Роллан смело заключал, что национальная гордость есть одна из первых фаз фашизма. Это письмо, разумеется, никогда не было напечатано, но еще возмутительнее было то, что почтенный писатель, прославлявшийся как гигант в советской культуре, так и не удостоился ответа на свои повторявшиеся запросы. Когда начались массовые репрессии, Роллан проявил осторожность и не порвал немедленно с Советским Союзом, хотя и выразил
Несмотря на то что поворот к репрессиям убавил число западных интеллектуалов, желавших записаться в «друзья Советского Союза», в результате драматичных перемен в Европе в конце 1930-х годов (победа националистов Франко в гражданской войне, Мюнхенский сговор 1938 года, вторжение нацистов в Чехословакию в следующем году и начало Второй мировой войны) перед СССР открылись новые возможности для осуществления международной политики культурного покровительства. Советские власти могли предоставить помощь обложенным со всех сторон сочувствующим и давним верным «друзьям» или даже спасти их. Например, глава ССП Александр Фадеев хлопотал о помощи испанским писателям, а в особых случаях — и об их эмиграции в СССР; в 1939 году он отвечал на прошения отчаявшихся испанских беженцев во Франции{943}. После Мюнхенского сговора атмосфера в Праге (главном центре советской культурной дипломатии в течение более чем десяти лет) стала неприветливой. В одном из дипломатических отчетов отмечалось: «Часть… людей, считавших раньше модным и даже почетным вести дружбу с Советским Союзом, начала прятаться в кусты и выпадает из сферы нашего влияния». В Словакии всякая советская культурная деятельность резко прекратилась после прихода к власти в конце 1938 года клерикально-фашистского режима Йозефа Тисо. Глава пражского Общества сближения с Новой Россией Зденек Неедлы после встречи с советским послом ограничил деятельность Общества, опасаясь последствий ожидавшегося в любой момент запрета чехословацкой компартии. Неедлы согласился, что основной целью его Общества должно стать опровержение заявлений об ответственности СССР за Мюнхенский сговор. В Москве временному председателю ВОКСа Смирнову оставалось только грубо заявить, что не следует сохранять никаких контактов с ненадежными друзьями за границей. Когда нацистские войска 15 марта 1939 года вошли в Богемию и Моравию, Неедлы удалось ускользнуть от гестапо и получить советский паспорт в посольстве, после чего он уехал в СССР{944}. В Прагу он вернулся только после войны, сталинским ставленником — министром культуры в 1948–1953 годах.

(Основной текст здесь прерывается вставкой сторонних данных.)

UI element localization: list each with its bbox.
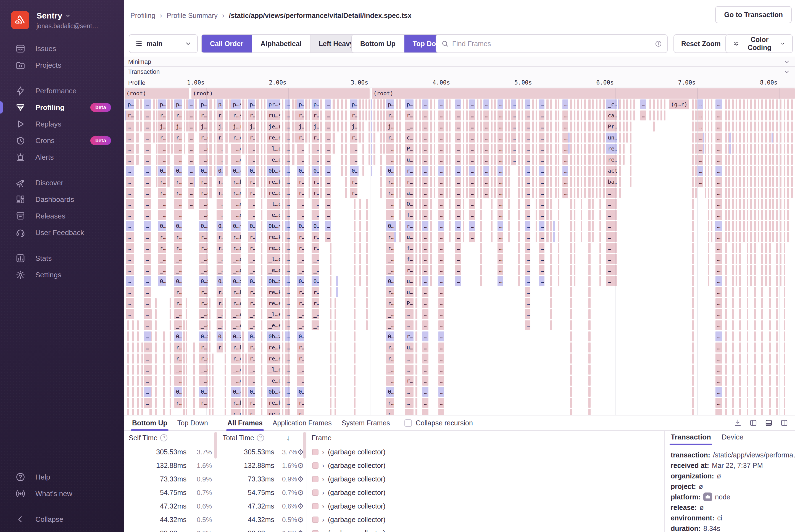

Конкретные выгоды для западных интеллектуалов, которые и после массовых репрессий сохранили свои советские контакты, пожалуй, лучше всего иллюстрируются перепиской конца 1930-х годов Аплетина с Б. Брехтом, с апреля 1939 года жившим в Швейцарии. Естественно, письма хранят полное молчание о жестоких репрессиях против немецкой диаспоры и антифашистских литераторов-эмигрантов в Москве, нет в них упоминаний и об арестах друга Брехта С. Третьякова летом 1937 года и Всеволода Мейерхольда — в 1939-м. Неизменно заботливый, Аплетин очень хотел углубить сотрудничество с Брехтом настолько, насколько это было приемлемо для последнего. Он помогал Брехту публиковаться в «Литературной газете», с большим энтузиазмом писал об успехе его пьесы «Жизнь Галилея» в СССР, пытался в 1939 году добыть для него денег, чтобы издать его новую пьесу «Мамаша Кураж», и слал драматургу высказывания Сталина о международном положении в немецком переводе. Проникнуть в суть позиции самого Брехта в тот период позволяют сделанные Вальтером Беньямином записи его разговоров с писателем. В частности, Брехт заявлял: «В России диктатура состоит во власти над пролетариатом. Нам не стоит отрекаться от нее, покуда эта диктатура делает хотя бы что-то для пролетариата». Когда Беньямин упомянул, что у Брехта есть друзья в СССР, тот ответил: «На самом деле у меня там нет друзей. У москвичей тоже нет друзей, как и у мертвых их не бывает»{945}. Однако советские связи в 1940 году по-прежнему оставались полезными для изгнанного драматурга: Аплетин выхлопотал выплату ему наличными по всем еще причитавшимся советским гонорарам и помог получить разрешение на проезд через весь Советский Союз до Владивостока{946}. Оттуда Брехт отправился морем в США и прибыл в Калифорнию за день до начала операции «Барбаросса».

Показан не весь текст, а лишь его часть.